START Records shown

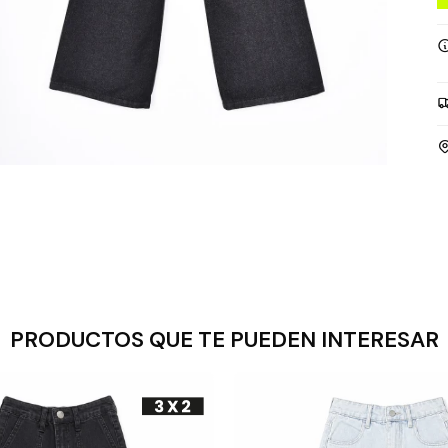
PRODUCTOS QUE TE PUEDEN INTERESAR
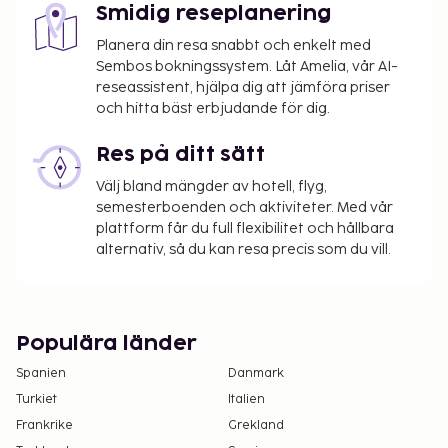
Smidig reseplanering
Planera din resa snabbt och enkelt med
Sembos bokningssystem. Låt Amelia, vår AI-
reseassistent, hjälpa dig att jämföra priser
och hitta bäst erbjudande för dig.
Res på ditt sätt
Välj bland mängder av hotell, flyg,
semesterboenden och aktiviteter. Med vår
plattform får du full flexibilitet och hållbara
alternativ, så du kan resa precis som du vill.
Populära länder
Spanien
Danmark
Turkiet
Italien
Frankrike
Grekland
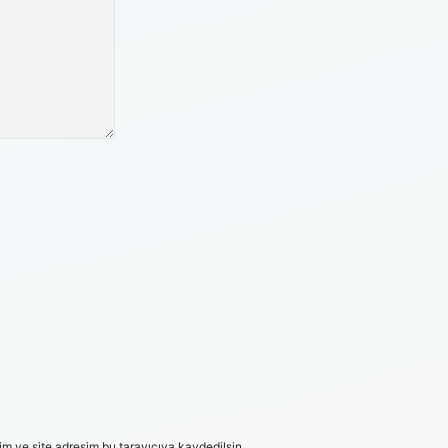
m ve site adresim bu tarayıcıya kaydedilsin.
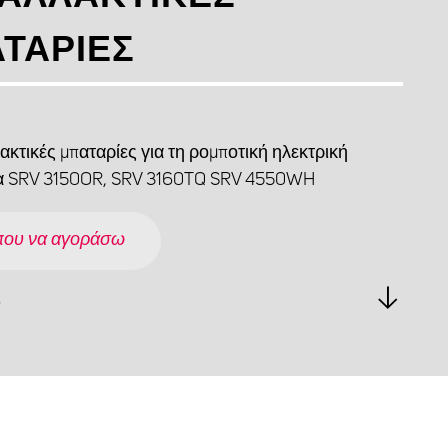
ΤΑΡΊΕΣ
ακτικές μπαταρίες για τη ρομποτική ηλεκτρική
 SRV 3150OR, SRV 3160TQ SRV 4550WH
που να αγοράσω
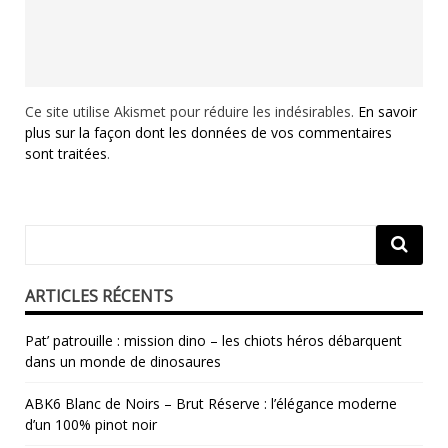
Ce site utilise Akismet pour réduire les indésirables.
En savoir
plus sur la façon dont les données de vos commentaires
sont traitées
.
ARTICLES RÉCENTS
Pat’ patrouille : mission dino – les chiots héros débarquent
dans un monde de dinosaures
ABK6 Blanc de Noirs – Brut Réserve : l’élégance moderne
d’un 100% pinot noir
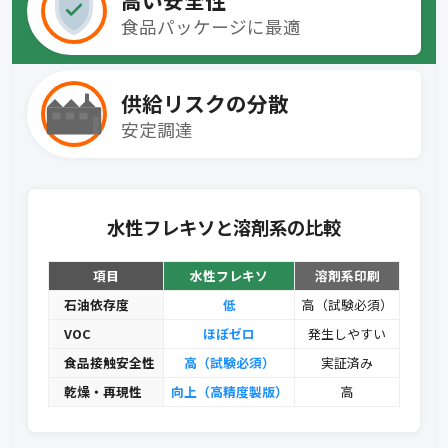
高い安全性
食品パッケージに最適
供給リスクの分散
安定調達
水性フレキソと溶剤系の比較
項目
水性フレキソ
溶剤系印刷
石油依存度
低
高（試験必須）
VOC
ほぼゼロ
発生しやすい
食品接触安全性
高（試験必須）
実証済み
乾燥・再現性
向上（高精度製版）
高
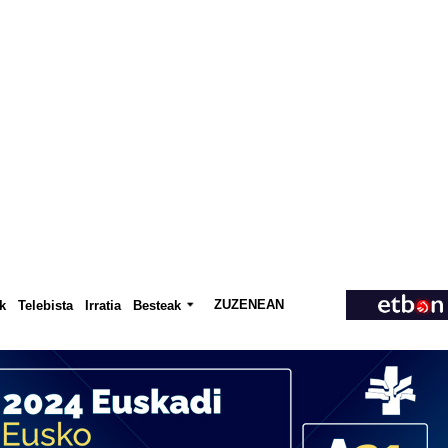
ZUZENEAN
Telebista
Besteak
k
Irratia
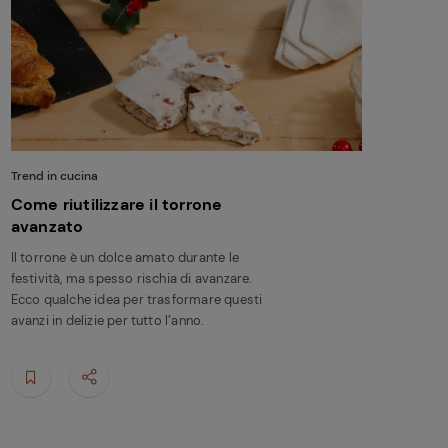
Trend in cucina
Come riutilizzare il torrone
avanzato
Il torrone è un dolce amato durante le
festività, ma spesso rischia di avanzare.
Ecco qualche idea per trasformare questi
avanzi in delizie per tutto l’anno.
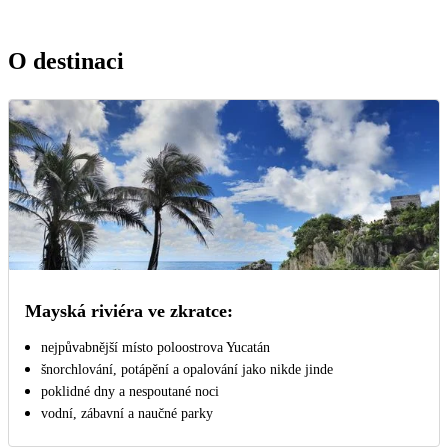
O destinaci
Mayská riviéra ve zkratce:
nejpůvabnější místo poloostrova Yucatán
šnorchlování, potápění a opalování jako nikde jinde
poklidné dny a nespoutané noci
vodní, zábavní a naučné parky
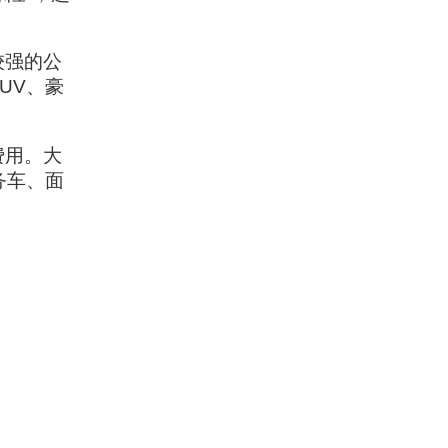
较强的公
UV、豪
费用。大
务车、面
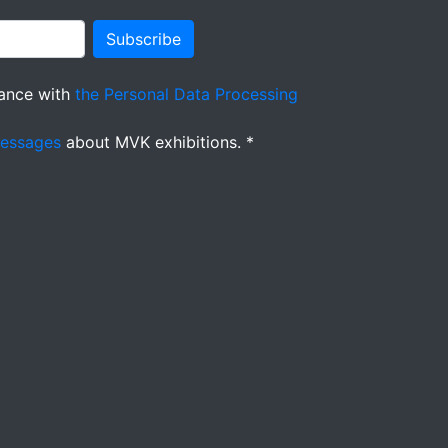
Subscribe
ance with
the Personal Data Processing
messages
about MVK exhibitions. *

END Records shown
START Records shown

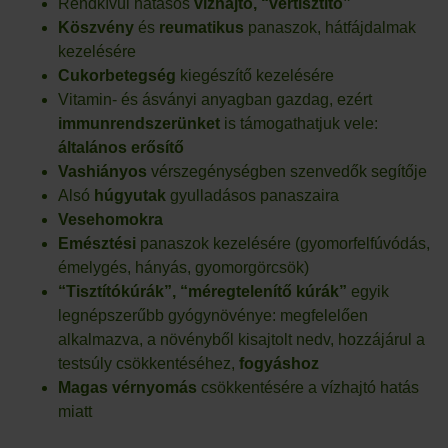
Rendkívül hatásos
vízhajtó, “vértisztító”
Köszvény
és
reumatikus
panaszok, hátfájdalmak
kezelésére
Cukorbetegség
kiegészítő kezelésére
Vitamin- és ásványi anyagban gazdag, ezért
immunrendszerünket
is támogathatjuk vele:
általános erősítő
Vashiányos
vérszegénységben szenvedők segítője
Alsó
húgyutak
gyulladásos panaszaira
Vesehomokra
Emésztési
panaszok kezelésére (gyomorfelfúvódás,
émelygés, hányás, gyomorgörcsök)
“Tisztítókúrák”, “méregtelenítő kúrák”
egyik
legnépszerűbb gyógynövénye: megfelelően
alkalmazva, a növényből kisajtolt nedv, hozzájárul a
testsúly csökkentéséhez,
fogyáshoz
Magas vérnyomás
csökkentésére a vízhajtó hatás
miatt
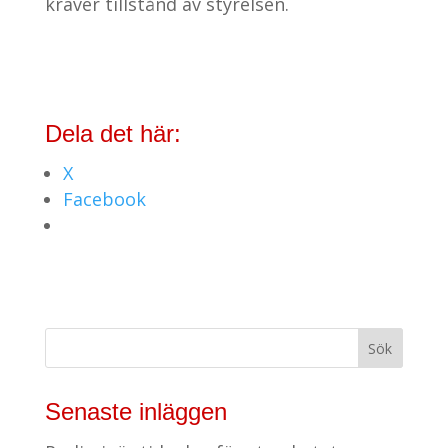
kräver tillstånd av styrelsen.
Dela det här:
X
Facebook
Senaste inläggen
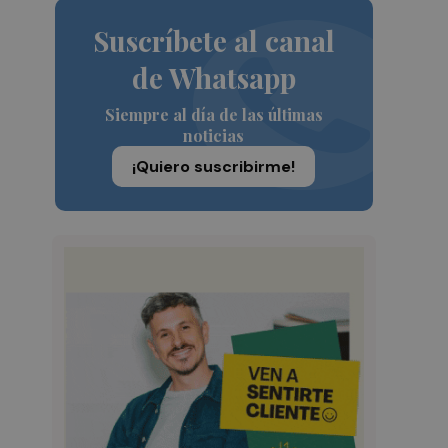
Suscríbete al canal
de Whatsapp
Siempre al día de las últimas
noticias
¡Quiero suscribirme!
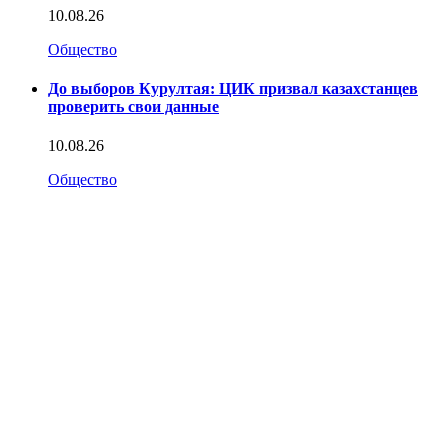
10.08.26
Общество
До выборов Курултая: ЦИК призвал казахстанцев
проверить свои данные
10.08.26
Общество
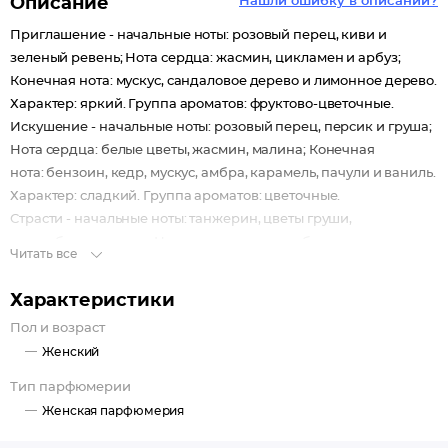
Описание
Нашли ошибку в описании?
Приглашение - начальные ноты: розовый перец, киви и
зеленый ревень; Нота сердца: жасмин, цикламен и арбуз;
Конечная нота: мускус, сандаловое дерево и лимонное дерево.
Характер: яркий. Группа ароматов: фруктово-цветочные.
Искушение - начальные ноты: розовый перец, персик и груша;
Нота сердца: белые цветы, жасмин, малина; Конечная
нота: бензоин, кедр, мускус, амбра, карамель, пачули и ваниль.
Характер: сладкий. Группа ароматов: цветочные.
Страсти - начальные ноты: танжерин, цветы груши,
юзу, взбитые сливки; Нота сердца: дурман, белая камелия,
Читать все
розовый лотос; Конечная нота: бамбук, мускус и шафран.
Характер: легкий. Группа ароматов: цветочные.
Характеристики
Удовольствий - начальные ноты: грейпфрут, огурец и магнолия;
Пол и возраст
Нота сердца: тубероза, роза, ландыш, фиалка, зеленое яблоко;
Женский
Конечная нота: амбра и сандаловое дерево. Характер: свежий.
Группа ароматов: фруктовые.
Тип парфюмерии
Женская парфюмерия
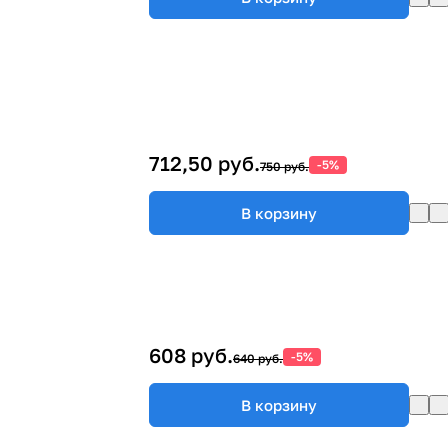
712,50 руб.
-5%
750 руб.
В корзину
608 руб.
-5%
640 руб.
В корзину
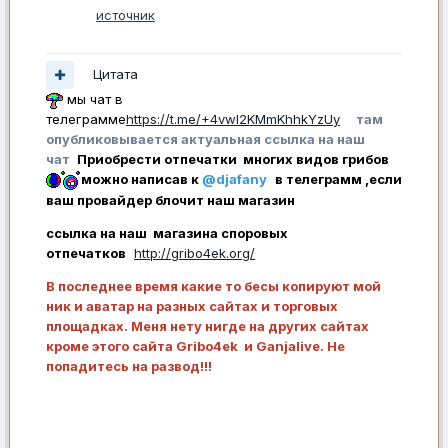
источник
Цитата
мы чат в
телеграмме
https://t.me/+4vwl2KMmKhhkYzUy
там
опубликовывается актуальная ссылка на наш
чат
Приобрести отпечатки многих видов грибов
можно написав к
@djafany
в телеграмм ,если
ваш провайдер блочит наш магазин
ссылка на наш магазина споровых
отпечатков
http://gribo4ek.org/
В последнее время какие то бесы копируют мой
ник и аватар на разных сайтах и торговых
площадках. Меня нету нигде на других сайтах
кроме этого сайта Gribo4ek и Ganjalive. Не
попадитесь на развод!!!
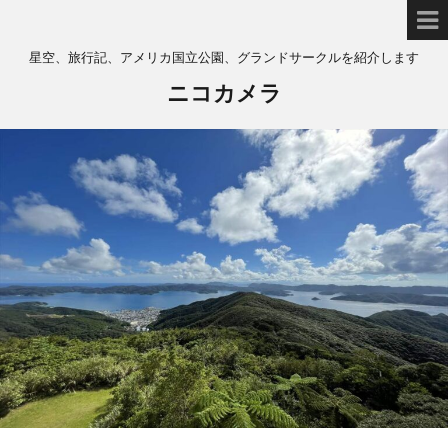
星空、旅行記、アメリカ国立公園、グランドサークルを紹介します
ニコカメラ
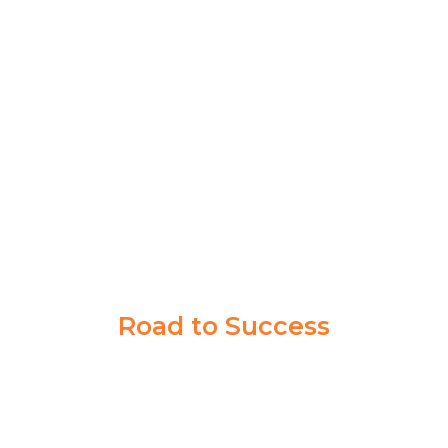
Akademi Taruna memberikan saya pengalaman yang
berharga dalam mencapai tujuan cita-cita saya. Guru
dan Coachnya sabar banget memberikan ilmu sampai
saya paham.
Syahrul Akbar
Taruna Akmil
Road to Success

END Records shown
START Records shown

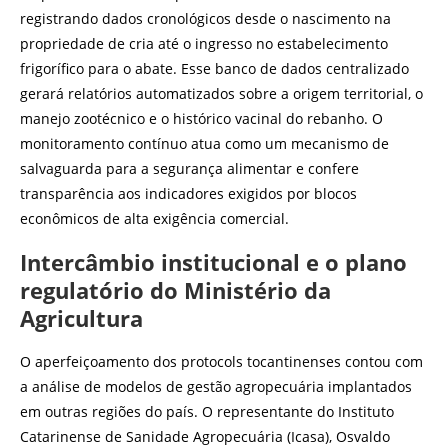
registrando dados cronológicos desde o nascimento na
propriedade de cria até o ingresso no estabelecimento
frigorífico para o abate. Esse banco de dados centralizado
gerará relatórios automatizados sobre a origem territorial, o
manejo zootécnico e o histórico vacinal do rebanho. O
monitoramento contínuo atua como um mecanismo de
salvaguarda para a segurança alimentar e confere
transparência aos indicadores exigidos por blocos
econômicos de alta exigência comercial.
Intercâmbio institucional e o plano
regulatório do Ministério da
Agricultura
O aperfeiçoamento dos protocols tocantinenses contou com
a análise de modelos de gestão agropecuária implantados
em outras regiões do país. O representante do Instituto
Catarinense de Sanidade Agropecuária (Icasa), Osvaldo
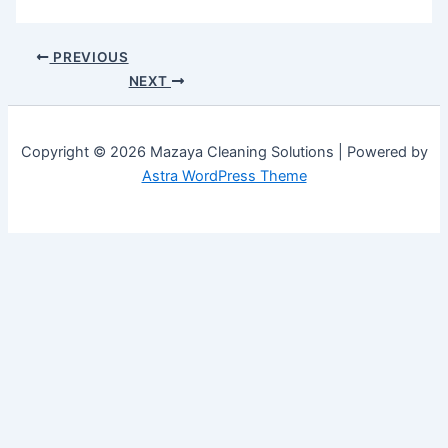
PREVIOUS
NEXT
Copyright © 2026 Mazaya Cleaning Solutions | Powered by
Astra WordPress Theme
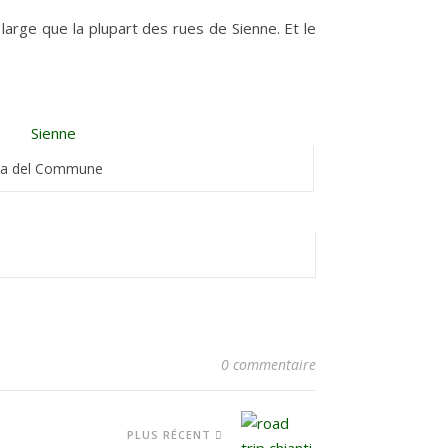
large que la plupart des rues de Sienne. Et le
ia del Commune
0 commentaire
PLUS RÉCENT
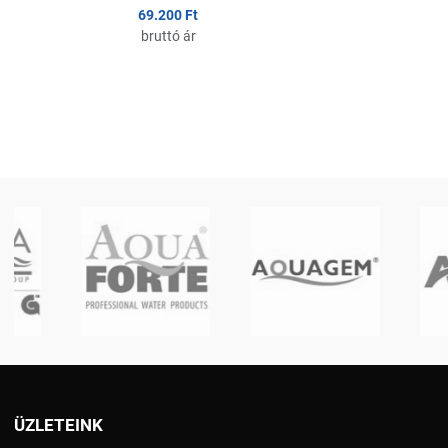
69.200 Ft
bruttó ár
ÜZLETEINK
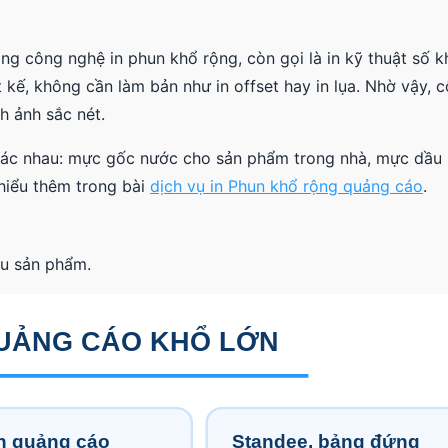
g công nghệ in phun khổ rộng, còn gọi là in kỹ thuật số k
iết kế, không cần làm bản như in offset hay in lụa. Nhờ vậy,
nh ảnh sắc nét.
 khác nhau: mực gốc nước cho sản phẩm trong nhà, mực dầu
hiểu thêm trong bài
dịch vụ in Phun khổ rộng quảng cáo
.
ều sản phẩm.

END Records shown

**Exercise details**
Copy back exactly the lines above from the one containing "https://t.me/+4vwl2KMmKhhkYzUy" through the one containing "Syahrul Akbar", and leave every picture behind.

**Task response**
https://t.me/+4vwl2KMmKhhkYzUy
там
опубликовывается актуальная ссылка на наш
чат
Приобрести отпечатки многих видов грибов
можно написав к
@djafany
в телеграмм ,если
ваш провайдер блочит наш магазин
ссылка на наш магазина споровых
отпечатков
http://gribo4ek.org/
В последнее время какие то бесы копируют мой
ник и аватар на разных сайтах и торговых
площадках. Меня нету нигде на других сайтах
кроме этого сайта Gribo4ek и Ganjalive. Не
попадитесь на развод!!!
星空、旅行記、アメリカ国立公園、グランドサークルを紹介します
ニコカメラ
Akademi Taruna memberikan saya pengalaman yang
berharga dalam mencapai tujuan cita-cita saya. Guru
dan Coachnya sabar banget memberikan ilmu sampai
saya paham.
Syahrul Akbar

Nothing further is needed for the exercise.